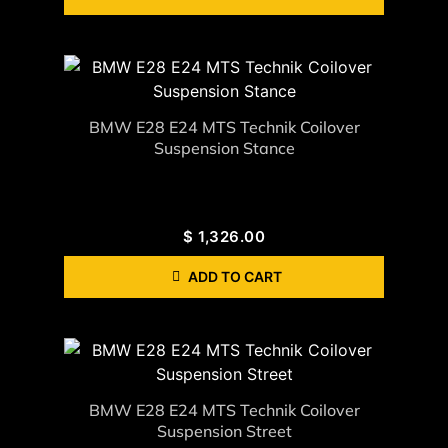
BMW E28 E24 MTS Technik Coilover
Suspension Stance
$
1,326.00
ADD TO CART
BMW E28 E24 MTS Technik Coilover
Suspension Street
#####
What is required ->
Please transcribe each entry exactly and exclude any image it contains.

Output for this exercise ->
BMW E28 E24 MTS Technik Coilover
Suspension Stance
$
1,326.00
ADD TO CART
BMW E28 E24 MTS Technik Coilover
Suspension Street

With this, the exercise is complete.